Pablo Cantero

Personal information
- Full name: Pablo Daniel Cantero
- Date of birth: 31 October 1977 (age 48)
- Place of birth: Rosario, Argentina
- Position: Midfielder

Senior career*
- Years: Team / Apps / (Gls)
- –1998: Central Córdoba
- 1998–1999: Colón / 28 / (2)
- 1999–2000: Estudiantes / 9 / (0)
- 2000: AEK Athens / 1 / (0)
- 2000–2001: Central Córdoba
- 2001–2002: Gimnasia La Plata / 37 / (2)
- 2002–2003: Arsenal Sarandí / 24 / (0)
- 2004: Olmedo
- 2004: Defensores / 6 / (0)
- 2005: Central Córdoba
- 2005: Oriente Petrolero
- 2006–2013: San Martín de Tucumán / 179 / (2)
- 2013–2014: Tiro Federal / 5 / (0)

= Pablo Cantero =

Argentinian association football player

Pablo Cantero (born 31 October 1977 in Argentina) is an Argentine retired footballer who played as a midfielder.

==Club career==
Cantero started his football career at Central Córdoba and in 1998 he moved to Colón, where he played for a season. Afterwards, he signed for Estudiantes.

On 31 January 2000, he was transferred to the Greek side, AEK Athens for a fee of 500 million drachmas.

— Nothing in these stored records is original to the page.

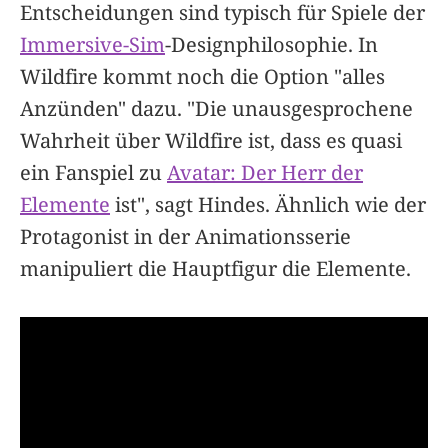
Entscheidungen sind typisch für Spiele der
Immersive-Sim
-Designphilosophie. In
Wildfire kommt noch die Option "alles
Anzünden" dazu. "Die unausgesprochene
Wahrheit über Wildfire ist, dass es quasi
ein Fanspiel zu
Avatar: Der Herr der
Elemente
ist", sagt Hindes. Ähnlich wie der
Protagonist in der Animationsserie
manipuliert die Hauptfigur die Elemente.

After his unsuccessful spell in Greece, he was released from the club and returned to Argentina and Central Córdoba for a season. Afterwards, he played successively for Gimnasia La Plata, Arsenal Sarandí and in 2004 he moved to Ecuador and joined Olmedo.

After playing for the Ecuadorian club, he returned to Rosario and in January 2005 he moved to Oriente Petrolero in Bolivia. He then returned to Argentina for San Martín de Tucumán, where he played for 5.5 years. In 2013 he moved to Tiro Federal, where he retired in 2014.